Ganguly is also the face of a quiz show now seven seasons old. “When I started doing this, I told Ma that I wouldn’t be able to complete the season. I am surprised how Dadagiri still stays so popular,” he says, beaming as he shows me a congratulatory message on WhatsApp for the programme’s continued success.
Yes, he misses the high of winning cricket matches but knows it had to stop one day. “It did for Muhammad Ali, Diego Maradona, Sachin Tendulkar and Pete Sampras... But somehow, a cricket ground still pulls me, so here I am. After retirement, I wanted a career in sport.”
The Chappell chapter
Ganguly thinks he has been very fortunate as a player. While A Century Is Not Enough suggests that a cricketer is on trial every time he or she steps on to the park, he says he felt that way only towards the end. Which leads us to Chappell, a subject waiting to be discussed.
“Hiring him was the biggest mistake of my career. I had known a different person from a stint as my batting coach in Australia. I don’t know what led to our relationship breaking down. After the 2007 World Cup, I haven’t interacted with him,” he says and that is the only time his jaws clench.
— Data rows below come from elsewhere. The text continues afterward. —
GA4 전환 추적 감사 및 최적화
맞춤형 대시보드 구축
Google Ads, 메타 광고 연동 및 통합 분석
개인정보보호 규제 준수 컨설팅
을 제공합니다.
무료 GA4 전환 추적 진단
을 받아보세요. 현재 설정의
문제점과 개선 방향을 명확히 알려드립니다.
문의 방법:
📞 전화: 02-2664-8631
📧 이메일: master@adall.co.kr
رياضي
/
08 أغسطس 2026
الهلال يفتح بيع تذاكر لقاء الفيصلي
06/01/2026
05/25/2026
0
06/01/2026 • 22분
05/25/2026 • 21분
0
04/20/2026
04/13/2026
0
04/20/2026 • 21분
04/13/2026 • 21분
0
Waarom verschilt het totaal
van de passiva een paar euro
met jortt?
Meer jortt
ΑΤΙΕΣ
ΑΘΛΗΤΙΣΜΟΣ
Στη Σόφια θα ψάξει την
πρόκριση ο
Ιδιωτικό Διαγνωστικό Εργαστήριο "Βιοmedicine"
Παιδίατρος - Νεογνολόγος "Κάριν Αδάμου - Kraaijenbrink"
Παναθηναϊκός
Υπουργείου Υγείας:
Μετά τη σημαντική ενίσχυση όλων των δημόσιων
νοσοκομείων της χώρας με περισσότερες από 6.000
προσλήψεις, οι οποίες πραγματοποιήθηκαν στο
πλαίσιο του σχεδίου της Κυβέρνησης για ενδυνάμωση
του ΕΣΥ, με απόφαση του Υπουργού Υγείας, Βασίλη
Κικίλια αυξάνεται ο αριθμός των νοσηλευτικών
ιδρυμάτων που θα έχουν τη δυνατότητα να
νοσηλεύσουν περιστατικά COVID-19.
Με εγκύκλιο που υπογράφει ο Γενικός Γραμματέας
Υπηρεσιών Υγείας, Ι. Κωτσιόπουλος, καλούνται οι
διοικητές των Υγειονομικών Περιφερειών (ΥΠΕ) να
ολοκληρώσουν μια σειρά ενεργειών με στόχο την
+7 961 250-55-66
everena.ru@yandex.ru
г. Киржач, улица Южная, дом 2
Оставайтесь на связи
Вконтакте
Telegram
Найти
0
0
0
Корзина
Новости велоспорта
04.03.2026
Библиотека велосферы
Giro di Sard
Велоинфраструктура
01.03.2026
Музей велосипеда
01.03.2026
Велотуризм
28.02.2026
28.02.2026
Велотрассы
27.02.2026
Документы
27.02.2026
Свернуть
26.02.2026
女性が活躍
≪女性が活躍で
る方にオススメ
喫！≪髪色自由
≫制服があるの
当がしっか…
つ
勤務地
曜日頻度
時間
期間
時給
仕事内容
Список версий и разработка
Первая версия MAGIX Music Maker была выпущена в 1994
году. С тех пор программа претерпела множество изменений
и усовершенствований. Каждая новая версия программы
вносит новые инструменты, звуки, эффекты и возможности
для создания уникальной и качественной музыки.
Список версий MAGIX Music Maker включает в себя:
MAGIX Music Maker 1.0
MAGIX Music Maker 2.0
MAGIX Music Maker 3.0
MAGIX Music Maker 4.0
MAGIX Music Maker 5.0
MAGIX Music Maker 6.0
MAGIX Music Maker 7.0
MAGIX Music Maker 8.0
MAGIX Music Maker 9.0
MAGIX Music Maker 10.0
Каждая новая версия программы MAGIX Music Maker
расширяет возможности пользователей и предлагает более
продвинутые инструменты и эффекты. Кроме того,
“What happened to me shouldn’t happen to anyone. Yes, you will get dropped, but it should never get personal. Every athlete should be judged by what happens in the park.”
There aren’t many cricketers from Chappell’s India team who would compliment the coach, says Ganguly. “Sachin doesn’t have too many good things to say about him, does he? In future, you will find more books that say similar things about him.” The last part of the comment seems to be made only half in jest.
“Hiring Greg Chappell was the biggest mistake of my career. After the 2007 World Cup, I haven’t interacted with him”
Chappell may be a relationship beyond mending, but Ganguly insists that nothing changed between him and his long time mate Rahul Dravid who replaced him as India captain. But Ganguly says he never asked Dravid why he was treated the way he was.
“Having been a captain, I understand things could get sensitive. So I let it be.”
Like he did with former India batsman Sanjay Manjrekar. Ganguly says in the book that Manjrekar had questioned his attitude and though he didn’t know why, he never asked. Not even when they shared the commentary box.
It was the same with Shah Rukh Khan when Kolkata Knight Riders, the IPL team Ganguly fronted for three years, axed him in 2011. “I had hoped to continue as a player under a different captain. Staying unsold in the auction was a massive disappointment,” he says, though that was mitigated somewhat when Pune Warriors, the now-defunct team owned by the Sahara group, signed him to lead the team in 2012.
In the book, Ganguly isn’t charitable about IPL team owners and their helicoptering over everything down to the batting order. But he is effusive in his praise of the league. “It is a great tournament and has hugely helped cricket in India. It provides so much security for first-class cricketers even as it makes them understand where they stand when they get to share a dressing room with the best in the world,” he says.
There are people in the waiting area just outside his chamber and more in the lobby of Eden Gardens’ club house. This is his daily durbar and yet, Ganguly lets you call time on the conversation. On the field or off it, with Sourav Chandidas Ganguly you can only expect the unexpected.